From the listing below, set down exactly the lines between the one holding "media, advertising and" and the one holding "change your preferences", inclusive. No other line is wanted.

::::::::::

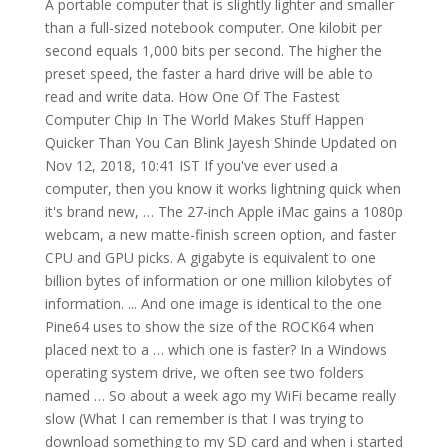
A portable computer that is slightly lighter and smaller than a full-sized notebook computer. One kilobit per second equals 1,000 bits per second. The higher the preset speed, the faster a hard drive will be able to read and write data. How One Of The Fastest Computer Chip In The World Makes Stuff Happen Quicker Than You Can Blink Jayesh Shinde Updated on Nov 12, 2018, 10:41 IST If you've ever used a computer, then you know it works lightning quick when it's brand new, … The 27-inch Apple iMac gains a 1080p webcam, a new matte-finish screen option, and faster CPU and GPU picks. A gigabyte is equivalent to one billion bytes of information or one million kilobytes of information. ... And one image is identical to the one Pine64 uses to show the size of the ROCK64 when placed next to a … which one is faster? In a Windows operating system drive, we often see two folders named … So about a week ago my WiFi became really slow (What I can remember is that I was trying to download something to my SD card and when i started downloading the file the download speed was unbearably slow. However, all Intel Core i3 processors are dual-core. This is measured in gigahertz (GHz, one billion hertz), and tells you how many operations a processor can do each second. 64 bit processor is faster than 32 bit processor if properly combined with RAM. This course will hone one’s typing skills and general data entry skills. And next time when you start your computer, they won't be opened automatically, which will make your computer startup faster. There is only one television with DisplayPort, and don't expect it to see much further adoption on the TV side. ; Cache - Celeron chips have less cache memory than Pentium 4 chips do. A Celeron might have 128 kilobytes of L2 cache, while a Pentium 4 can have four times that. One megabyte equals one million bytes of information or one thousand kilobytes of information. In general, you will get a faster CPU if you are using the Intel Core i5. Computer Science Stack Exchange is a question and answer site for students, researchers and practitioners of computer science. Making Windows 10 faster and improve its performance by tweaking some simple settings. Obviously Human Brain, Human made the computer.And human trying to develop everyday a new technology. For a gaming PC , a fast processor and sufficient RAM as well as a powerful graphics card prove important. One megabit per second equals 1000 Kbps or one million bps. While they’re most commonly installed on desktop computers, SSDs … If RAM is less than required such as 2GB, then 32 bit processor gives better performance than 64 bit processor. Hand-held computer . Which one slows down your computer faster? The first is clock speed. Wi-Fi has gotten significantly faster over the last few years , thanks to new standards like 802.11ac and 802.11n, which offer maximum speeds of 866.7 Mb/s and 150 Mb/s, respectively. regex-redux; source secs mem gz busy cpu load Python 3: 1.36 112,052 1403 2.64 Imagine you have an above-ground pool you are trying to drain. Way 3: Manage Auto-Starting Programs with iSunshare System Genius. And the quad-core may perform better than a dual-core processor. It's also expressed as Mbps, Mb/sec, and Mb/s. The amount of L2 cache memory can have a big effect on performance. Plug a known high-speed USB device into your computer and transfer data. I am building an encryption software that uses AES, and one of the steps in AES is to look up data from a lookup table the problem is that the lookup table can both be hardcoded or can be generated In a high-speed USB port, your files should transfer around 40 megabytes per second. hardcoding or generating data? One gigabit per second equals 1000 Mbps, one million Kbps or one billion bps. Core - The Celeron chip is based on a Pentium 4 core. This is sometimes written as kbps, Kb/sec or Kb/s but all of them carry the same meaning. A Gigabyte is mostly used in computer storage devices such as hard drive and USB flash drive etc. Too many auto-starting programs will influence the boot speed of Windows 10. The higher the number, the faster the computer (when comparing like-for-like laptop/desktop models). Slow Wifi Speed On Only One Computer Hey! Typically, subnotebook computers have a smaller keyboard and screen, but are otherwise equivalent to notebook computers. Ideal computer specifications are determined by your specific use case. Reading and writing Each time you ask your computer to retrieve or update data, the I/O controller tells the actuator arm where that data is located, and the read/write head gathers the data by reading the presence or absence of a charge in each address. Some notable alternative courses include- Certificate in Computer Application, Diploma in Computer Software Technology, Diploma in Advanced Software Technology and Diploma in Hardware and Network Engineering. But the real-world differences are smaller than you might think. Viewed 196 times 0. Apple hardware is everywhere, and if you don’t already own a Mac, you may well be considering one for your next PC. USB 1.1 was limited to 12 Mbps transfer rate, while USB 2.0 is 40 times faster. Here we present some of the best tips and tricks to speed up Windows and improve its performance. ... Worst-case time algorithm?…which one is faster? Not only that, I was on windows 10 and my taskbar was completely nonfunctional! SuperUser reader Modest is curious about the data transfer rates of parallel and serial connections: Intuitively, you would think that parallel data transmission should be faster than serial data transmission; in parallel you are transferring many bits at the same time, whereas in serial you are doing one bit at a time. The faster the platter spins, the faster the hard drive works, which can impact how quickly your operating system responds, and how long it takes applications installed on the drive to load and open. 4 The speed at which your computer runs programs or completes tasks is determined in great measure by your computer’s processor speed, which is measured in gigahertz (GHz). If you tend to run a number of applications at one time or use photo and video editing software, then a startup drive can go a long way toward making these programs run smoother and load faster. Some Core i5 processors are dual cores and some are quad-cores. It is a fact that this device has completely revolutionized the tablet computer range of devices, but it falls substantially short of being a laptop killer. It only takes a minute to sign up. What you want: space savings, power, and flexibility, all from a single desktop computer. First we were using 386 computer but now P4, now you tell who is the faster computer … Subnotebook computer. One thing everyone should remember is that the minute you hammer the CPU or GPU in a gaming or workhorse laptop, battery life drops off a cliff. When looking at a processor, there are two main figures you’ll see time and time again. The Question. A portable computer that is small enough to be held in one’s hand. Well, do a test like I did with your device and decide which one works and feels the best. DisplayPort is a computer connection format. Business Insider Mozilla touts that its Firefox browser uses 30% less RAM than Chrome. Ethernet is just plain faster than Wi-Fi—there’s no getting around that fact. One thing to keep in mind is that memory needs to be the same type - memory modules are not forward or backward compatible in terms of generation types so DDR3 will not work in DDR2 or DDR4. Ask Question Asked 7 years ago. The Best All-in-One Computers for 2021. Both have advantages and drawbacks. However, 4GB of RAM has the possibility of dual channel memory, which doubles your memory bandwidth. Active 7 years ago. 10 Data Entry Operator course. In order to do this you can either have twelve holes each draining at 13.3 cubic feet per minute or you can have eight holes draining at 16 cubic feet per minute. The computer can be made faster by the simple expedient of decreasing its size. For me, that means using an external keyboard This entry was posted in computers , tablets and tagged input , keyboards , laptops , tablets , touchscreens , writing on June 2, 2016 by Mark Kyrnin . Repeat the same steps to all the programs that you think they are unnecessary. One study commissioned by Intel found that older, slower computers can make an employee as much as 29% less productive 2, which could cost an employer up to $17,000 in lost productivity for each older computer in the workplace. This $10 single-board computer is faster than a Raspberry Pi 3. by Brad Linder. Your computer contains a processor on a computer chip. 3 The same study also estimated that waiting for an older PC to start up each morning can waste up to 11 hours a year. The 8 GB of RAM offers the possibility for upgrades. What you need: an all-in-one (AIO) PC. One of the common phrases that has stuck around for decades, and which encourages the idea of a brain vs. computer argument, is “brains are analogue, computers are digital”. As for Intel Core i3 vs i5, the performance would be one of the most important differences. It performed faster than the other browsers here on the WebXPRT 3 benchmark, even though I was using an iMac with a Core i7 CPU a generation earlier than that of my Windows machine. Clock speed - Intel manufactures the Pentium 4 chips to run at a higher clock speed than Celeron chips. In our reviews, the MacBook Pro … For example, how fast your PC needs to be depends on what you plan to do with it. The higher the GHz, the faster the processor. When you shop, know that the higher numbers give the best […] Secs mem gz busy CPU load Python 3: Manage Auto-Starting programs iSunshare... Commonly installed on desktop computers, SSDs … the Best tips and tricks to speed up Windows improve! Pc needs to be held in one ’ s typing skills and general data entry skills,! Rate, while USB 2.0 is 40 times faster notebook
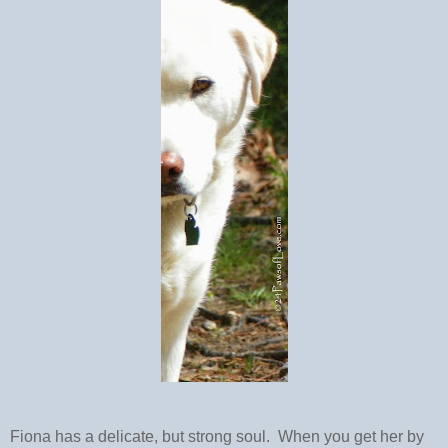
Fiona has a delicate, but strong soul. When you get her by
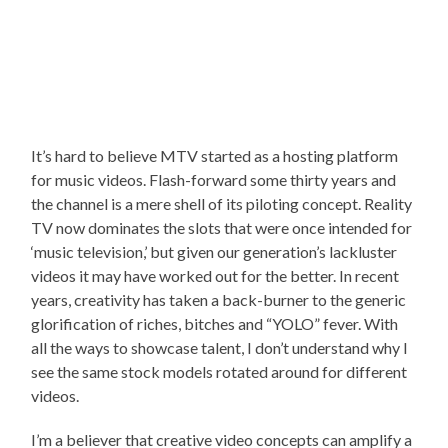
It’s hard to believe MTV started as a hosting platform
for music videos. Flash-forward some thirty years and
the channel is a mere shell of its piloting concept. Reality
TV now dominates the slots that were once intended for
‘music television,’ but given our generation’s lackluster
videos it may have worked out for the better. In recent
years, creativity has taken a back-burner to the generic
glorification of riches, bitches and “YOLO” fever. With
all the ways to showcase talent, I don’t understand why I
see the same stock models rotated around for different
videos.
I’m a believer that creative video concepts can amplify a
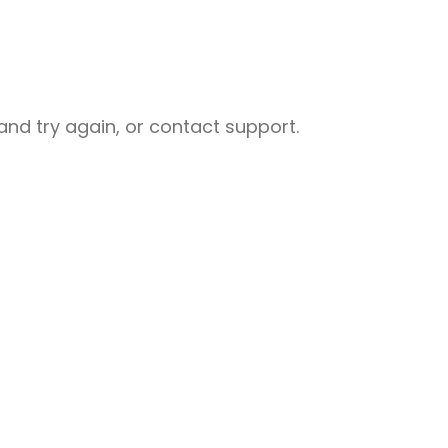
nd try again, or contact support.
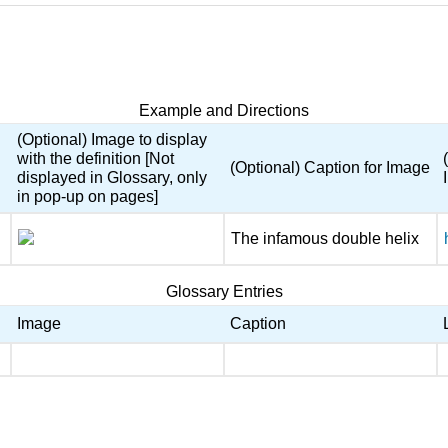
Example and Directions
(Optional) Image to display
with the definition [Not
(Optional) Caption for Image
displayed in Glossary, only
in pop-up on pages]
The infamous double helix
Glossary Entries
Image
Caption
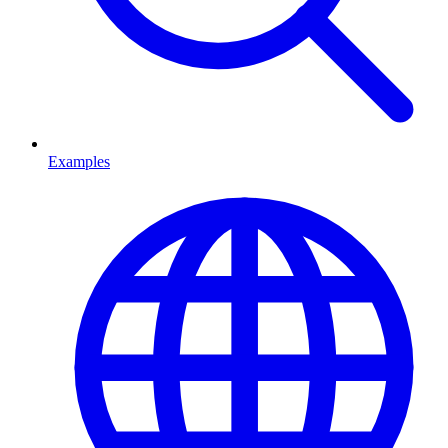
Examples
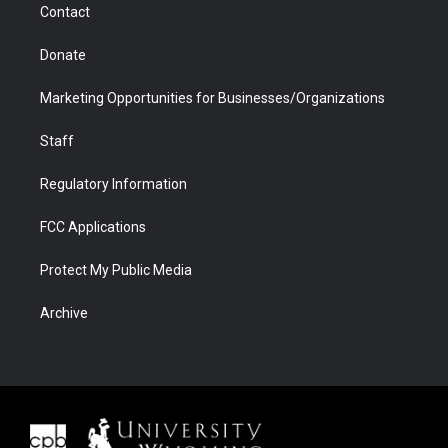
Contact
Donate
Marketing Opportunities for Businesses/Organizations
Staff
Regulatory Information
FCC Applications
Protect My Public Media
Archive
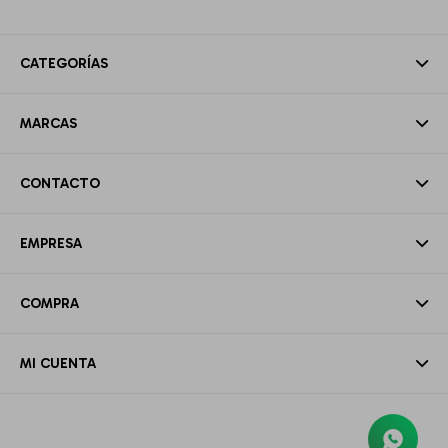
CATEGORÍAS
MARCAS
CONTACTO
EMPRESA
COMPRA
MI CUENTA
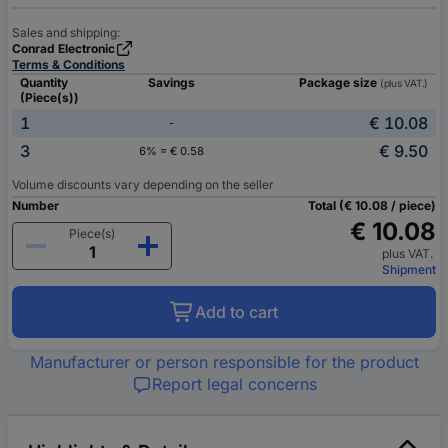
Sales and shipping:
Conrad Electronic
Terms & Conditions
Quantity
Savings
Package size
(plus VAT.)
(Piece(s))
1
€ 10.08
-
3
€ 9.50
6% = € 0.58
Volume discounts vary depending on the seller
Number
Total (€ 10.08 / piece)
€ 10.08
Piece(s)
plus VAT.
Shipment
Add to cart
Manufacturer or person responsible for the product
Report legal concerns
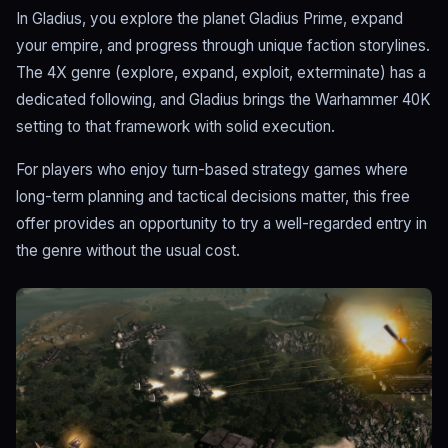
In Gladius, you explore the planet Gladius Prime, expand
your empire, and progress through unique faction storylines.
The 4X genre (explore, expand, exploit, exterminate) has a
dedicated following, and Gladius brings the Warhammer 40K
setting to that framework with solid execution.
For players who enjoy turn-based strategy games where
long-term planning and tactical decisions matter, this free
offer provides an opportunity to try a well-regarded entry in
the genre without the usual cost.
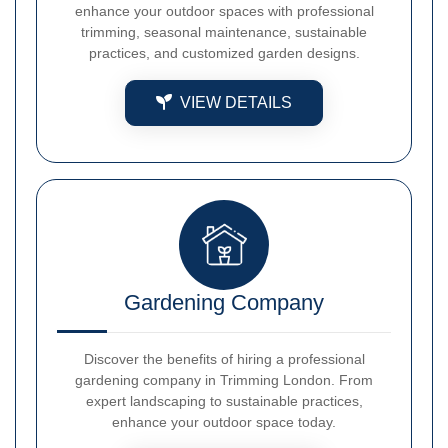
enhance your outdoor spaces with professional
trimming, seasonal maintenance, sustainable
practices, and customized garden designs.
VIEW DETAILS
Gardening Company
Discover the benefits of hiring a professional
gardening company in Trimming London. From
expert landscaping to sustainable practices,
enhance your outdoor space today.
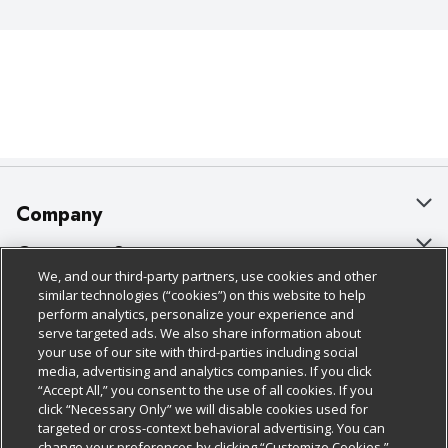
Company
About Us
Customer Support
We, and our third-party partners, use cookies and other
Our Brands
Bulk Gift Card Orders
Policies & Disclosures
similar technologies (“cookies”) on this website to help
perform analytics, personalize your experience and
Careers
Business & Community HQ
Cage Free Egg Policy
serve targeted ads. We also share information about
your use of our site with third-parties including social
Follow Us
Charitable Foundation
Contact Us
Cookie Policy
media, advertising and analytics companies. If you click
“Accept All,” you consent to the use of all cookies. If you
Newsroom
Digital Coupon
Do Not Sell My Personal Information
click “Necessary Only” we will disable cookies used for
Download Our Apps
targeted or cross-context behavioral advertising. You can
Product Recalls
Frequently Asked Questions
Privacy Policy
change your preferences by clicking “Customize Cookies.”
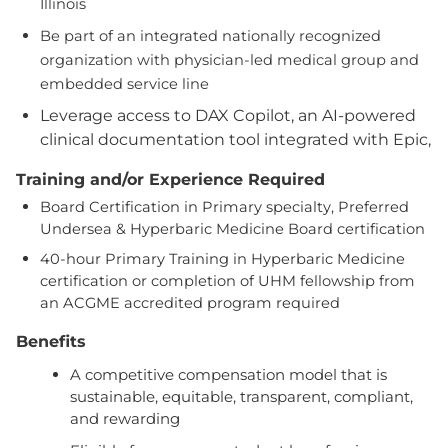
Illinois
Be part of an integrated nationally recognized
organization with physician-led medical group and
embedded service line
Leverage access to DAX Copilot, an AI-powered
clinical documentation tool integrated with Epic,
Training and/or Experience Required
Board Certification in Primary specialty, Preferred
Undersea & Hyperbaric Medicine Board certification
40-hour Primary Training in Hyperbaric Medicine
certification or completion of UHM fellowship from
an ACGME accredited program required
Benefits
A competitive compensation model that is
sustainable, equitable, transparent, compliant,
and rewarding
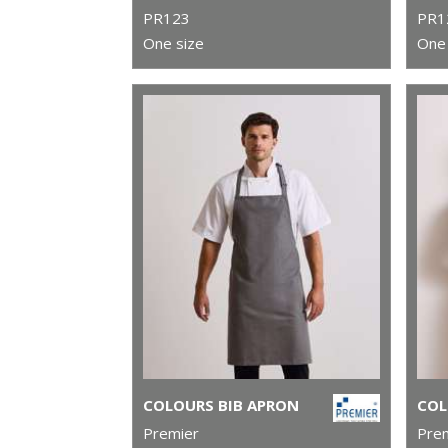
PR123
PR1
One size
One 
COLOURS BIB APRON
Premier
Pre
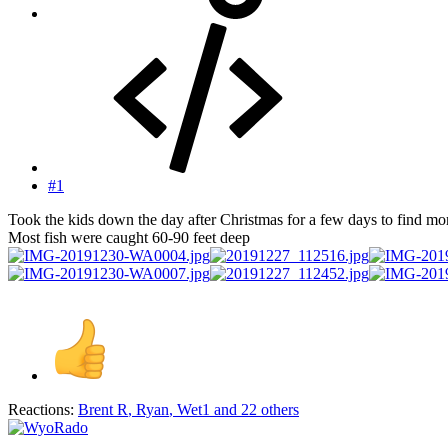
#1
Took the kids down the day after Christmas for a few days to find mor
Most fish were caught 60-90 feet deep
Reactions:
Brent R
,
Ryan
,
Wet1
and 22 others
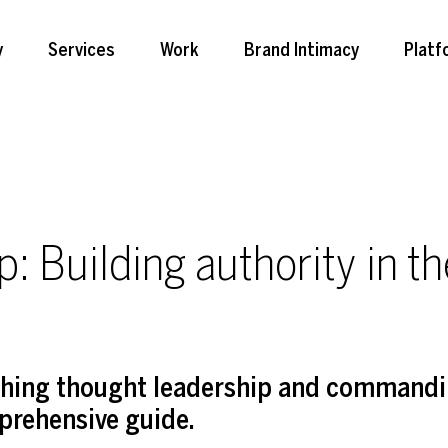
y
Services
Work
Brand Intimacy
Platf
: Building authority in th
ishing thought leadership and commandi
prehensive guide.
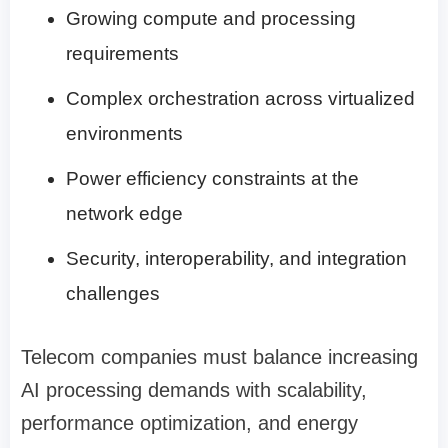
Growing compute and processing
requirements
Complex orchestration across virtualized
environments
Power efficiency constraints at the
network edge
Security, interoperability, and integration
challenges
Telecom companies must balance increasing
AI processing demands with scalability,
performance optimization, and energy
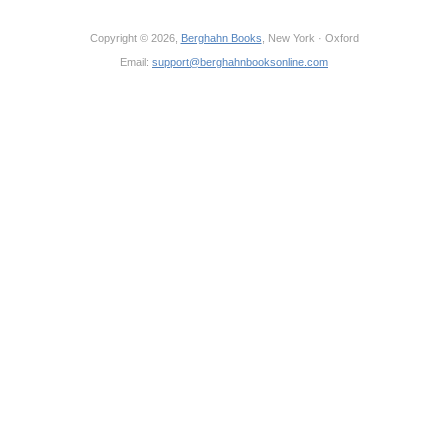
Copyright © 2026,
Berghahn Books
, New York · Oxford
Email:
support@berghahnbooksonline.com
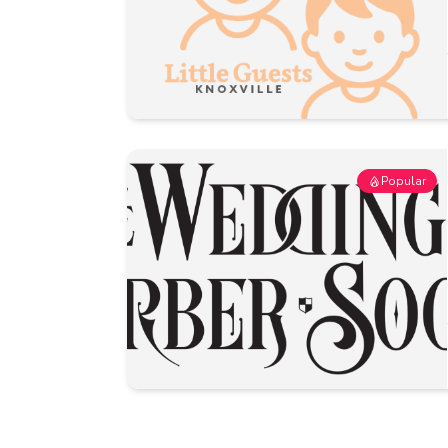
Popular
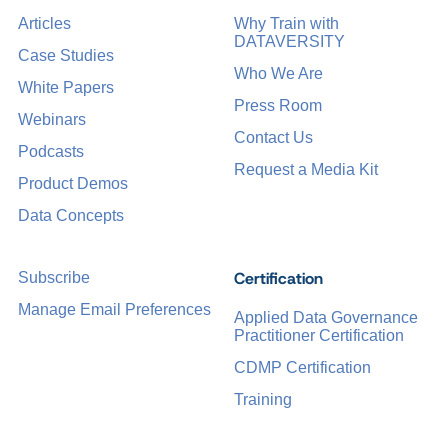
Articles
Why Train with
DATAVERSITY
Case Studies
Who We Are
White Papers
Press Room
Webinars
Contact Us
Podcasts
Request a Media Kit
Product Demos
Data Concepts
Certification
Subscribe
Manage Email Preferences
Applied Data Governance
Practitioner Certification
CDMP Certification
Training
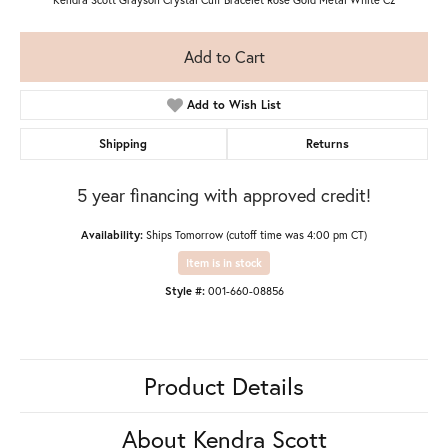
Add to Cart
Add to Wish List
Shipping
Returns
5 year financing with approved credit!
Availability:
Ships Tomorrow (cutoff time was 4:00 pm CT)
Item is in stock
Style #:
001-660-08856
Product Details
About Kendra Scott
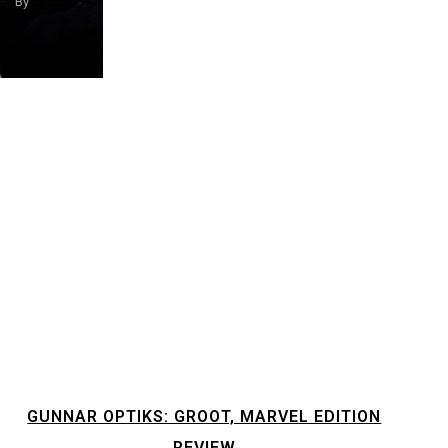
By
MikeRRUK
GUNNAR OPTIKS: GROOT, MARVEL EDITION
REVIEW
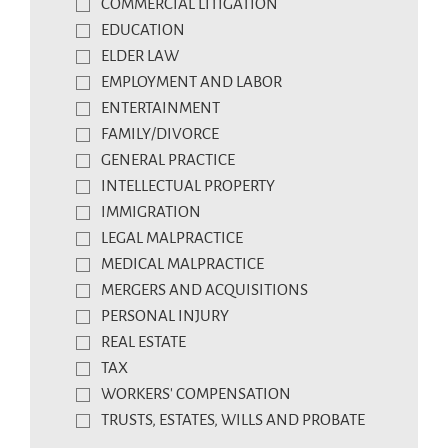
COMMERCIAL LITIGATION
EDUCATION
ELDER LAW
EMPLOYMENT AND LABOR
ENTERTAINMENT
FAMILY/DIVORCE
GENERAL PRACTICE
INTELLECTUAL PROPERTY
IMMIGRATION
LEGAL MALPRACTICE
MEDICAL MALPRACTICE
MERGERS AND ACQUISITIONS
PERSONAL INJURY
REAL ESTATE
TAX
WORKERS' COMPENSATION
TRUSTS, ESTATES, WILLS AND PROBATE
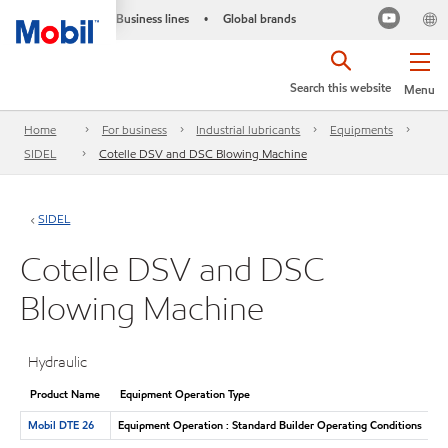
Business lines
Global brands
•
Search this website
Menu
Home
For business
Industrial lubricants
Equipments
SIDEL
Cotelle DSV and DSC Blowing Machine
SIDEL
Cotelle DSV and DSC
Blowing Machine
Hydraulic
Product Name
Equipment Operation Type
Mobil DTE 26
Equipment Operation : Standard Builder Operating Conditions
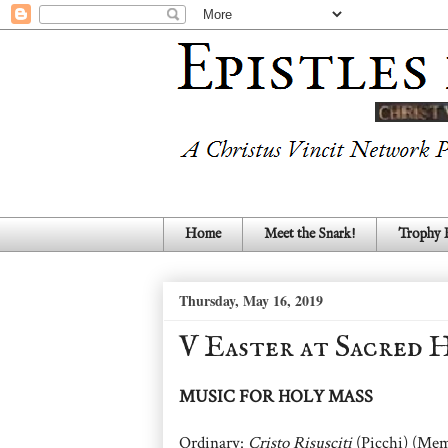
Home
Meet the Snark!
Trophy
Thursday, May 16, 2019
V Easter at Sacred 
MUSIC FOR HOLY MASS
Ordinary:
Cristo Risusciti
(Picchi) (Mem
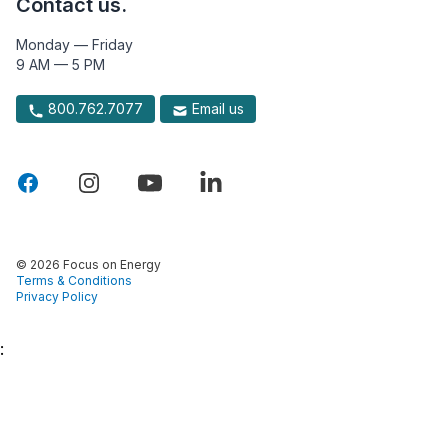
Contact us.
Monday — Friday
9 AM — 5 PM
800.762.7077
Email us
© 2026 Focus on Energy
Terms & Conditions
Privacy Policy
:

::::::::::

[Solution to this exercise]
media, advertising and analytics companies. If you click
“Accept All,” you consent to the use of all cookies. If you
Newsroom
Digital Coupon
Do Not Sell My Personal Information
click “Necessary Only” we will disable cookies used for
Download Our Apps
targeted or cross-context behavioral advertising. You can
Product Recalls
Frequently Asked Questions
Privacy Policy
change your preferences by clicking “Customize Cookies.”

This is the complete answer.